Duncan took the glass and quickly saw the reason for the ranger’s confusion. There were at least fifty canoes on the river, and they were all empty, adrift in the fast current. Ahead of them were long boats strung in a line, being towed by a lead boat in which half a dozen men feverishly worked the oars.
It was early evening before they began to climb over the ridge that jutted into the river. The Iroquois rangers quickly disposed of the enemy dead, but they would not move the bodies of Sagatchie and Custaloga, would not leave them alone, until long songs had been sung and long chants spoken to console their spirits.
Woolford was shaken badly by his friend’s death. He had fought at Sagatchie’s side for years. “He was the best,” the captain said in a breaking voice when he returned to the Mohawk’s body again. “The best of all of us.”
Duncan studied his friend and realized that Woolford had long known what the rest of them had learned, that Sagatchie had been unbowed, that he had fervently kept the old ways alive even while bridging the worlds of the tribes and Europeans. He had been pure, never touching rum or whiskey, steadfast in the ancient ways of his people, his long rifle the only compromise he made to European technology.
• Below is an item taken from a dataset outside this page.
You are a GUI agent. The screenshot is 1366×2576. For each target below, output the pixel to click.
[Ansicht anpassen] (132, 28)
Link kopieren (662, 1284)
When Adanahoe announced where their burial scaffolds would have to be erected, her companions were surprised but they did not argue. Woolford just nodded and sent one of his men for blankets to wrap the bodies.
Kass seemed to find new strength in reciting the death chants, yet she seemed inconsolable. The tears did not stop flowing down her cheeks as she cleaned Sagatchie’s body and murmured the sacred words. As Duncan approached her, Conawago touched his arm. “The song she sings now,” the old Nipmuc said. “It is not one of mourning.”
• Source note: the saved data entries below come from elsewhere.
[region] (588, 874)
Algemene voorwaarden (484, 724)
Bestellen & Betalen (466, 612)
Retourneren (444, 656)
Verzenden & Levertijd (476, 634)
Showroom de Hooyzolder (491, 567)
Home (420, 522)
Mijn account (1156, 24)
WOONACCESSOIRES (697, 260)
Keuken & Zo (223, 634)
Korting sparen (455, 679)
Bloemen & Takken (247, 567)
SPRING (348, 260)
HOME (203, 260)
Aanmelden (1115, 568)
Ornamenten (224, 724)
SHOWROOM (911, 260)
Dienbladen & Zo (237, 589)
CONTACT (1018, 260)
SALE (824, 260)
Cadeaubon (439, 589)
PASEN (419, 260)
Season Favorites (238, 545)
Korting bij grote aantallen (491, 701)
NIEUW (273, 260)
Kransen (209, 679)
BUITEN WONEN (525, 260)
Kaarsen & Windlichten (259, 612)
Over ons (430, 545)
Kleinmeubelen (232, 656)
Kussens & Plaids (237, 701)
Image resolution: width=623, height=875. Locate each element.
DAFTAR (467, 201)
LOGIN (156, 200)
Duncan backed away. “I don’t understand.”
“It is not a death song, it is a love song, one of courtship.”
It was another half-hour before Duncan knelt beside her and explained that they would have to leave for the rangers’ camp.
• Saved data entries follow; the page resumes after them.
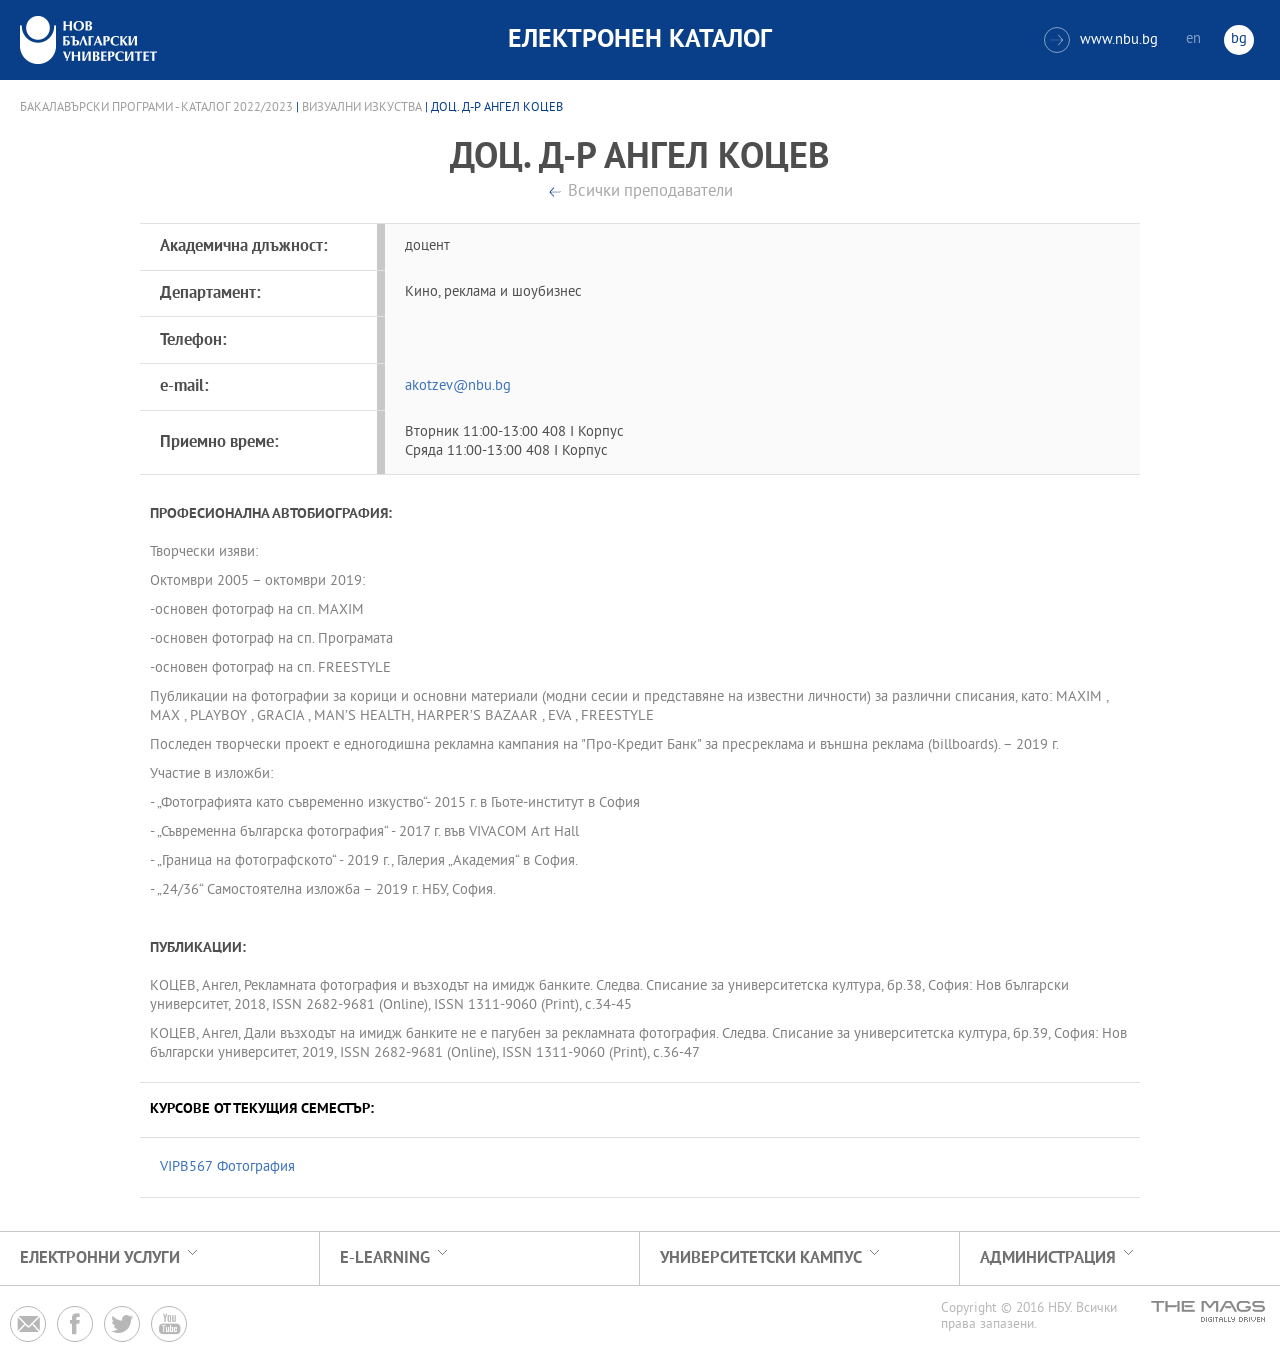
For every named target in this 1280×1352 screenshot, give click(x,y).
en (1193, 39)
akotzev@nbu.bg (458, 386)
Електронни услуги (100, 1258)
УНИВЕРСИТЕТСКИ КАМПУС (761, 1258)
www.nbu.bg (1101, 40)
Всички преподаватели (650, 192)
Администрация (1048, 1258)
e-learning (385, 1258)
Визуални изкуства (362, 108)
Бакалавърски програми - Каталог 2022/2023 (156, 108)
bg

She seemed not to hear. “He will be
strong.” The tracks of her tears were plain on her face. “He is going to run like a stag in the forest and hear his father’s voice in the wind.”
“He was very strong,” Duncan said as if to correct her.
A sad smile broke across her countenance. “You do not understand, McCallum.” She flattened her palm over her abdomen. “I carry Sagatchie’s son in my belly.”
For a moment Duncan wanted to say it was impossible, that they had been together less than a month, and they were antagonists for the first days. But he saw the radiance that shined through her despair and the certainty of her voice. The people of the forest had their own instincts, and they knew to trust them. He knew better than to doubt her words.
It was early evening before their long, slow procession emerged upon the ridge and made for the rangers’ camp. Bedford had scavenged a pistol and knife from the dead Hurons and had nervously patrolled all afternoon. Although he was obviously impatient to leave his captors behind, the Iroquois would not be hurried in their rites, nor in the slow cleansing and wrapping of the bodies. The sun was touching the western treetops when the cry of a killdeer broke through the silence of their grim column.
The ranger captain spun about, rifle at the ready, and Duncan realized it was a warning cry from one of his men. When the call repeated, Woolford ordered the company to continue, then set off in the direction of the call, toward the rising bluff that hovered over the river. Duncan followed a few steps behind.
The ranger captain was above Duncan at the top of the bluff when he froze. Duncan watched in confusion as Woolford seemed to sag, leaning on his rifle as if he were about to fall.
“The bastard,” Woolford spat as Duncan reached his side. “The contemptible scheming priggish bastard.”
Duncan tried to piece together the puzzle on the river. Two frigates had materialized half a mile away as well as four of the squat barge-like vessels the British called gunboats. In the fading light they were securing their moorings in a wide arc parallel to the island on which the rebel Scots and the half-king’s warriors were camped.